The guides are updated regularly to reflect available providers and support services. This ensures individuals can make informed decisions based on the most current information available.

==History==

===1990's===
In the 1990s, founders Elisa Wells and Francine Coeytaux worked to get Plan B, or the morning after pill, approved by the FDA for over-the-counter sale.
===2016===
The Plan C website launched in 2016 to provide accessible information about online abortion pill providers and the self-managed abortion process. The campaign began researching websites calling themselves online pharmacies and claiming to sell abortion pills, tested the pills received by mail from those websites, and published their findings as the Plan C Report Card.
===2018===
In 2018, Plan C played a significant role in the launch of the CHAT study (California Home Abortion by Telehealth) in which researchers at the University of California, San Francisco conducted a study to gain a deeper understanding of the experiences of individuals who utilize virtual clinics that serve patients throughout the United States.
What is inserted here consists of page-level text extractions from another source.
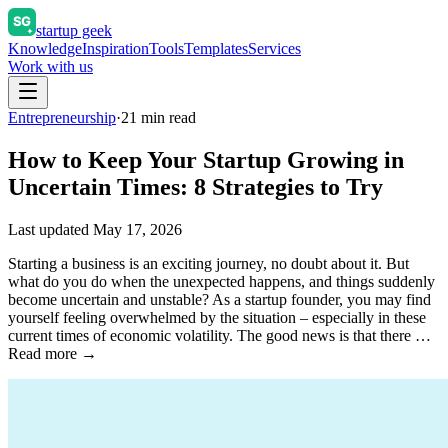
startup geek
Knowledge
Inspiration
Tools
Templates
Services
Work with us
Entrepreneurship
·
21
min read
How to Keep Your Startup Growing in
Uncertain Times: 8 Strategies to Try
Last updated
May 17, 2026
Starting a business is an exciting journey, no doubt about it. But
what do you do when the unexpected happens, and things suddenly
become uncertain and unstable? As a startup founder, you may find
yourself feeling overwhelmed by the situation – especially in these
current times of economic volatility. The good news is that there …
Read more →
This study was a crucial step towards not only normalizing telehealth services and online access to pills but also in documenting and researching their effectiveness and safety, and validating them as a viable option for individuals seeking reproductive healthcare.
===2019===
Plan C's website received over 50,000 visitors per month in 2019 from individuals across all 50 states in search of information on abortion pill access by mail and reproductive rights.
===2020===
In April 2020, at the onset of the COVID-19 pandemic, the medical community expedited the adoption of "no-test" protocols, which facilitated online abortion care, telehealth start-ups, and more clinics serving patients online. As certain states deemed abortions nonessential medicine, and the majority of the country was subjected to "safer at home" orders restricting access to basic medical care, the U.S. Food and Drug Administration (FDA) temporarily lifted restrictions on shipping mifepristone. During this time, Plan C issued a "call to providers" to inform the medical community of the growing need and the opportunity to serve patients by offering telehealth abortion services. Several providers launched startups, including Abortion on Demand, Choix, Hey Jane, among others.
===2022===
Following Dobbs v. Jackson in 2022, Plan C expanded their online resource directory to include organizations that offer the advance provision of abortion pills, a service that creates the option to order abortion pills in advance so they will be available if they are needed at some point in the future. The Plan C website lists organizations that offer the advance provision service including Aid Access, carafem, Women on Web, and The Massachusetts Medication Abortion Access Project.
===2023===
With the Dobbs decision and the overturning of Roe v. Wade, Plan C responded by increasing the information they make available regarding alternate ways to access abortion pills and resources to help people safely self-manage their own abortions at home.
===2024===
Due to increased competition among providers to appear in the first few results of Plan C' Guide, the costs for abortion pills by mail without clinician consultation decreased to $25-28 in 2024. While the cost for abortion pills by mail including a telehealth consultation with a US-based clinician averaged $150, the lowest cost telehealth provider had begun offering their service in all 50 states for a minimum payment of $5.

==Documentary and media==

The Plan C organization was the subject of a documentary film of the same name, Plan C, directed by Tracy Droz Tragos. It premiered at the 2023 Sundance Film Festival. The film focuses on Plan C's ongoing grassroots efforts to expand access to abortion across the United States via the distribution of at-home abortion pills ordered from the internet and delivered through the mail. The film won a Webby Award in 2024 for creatively using social media for advocacy.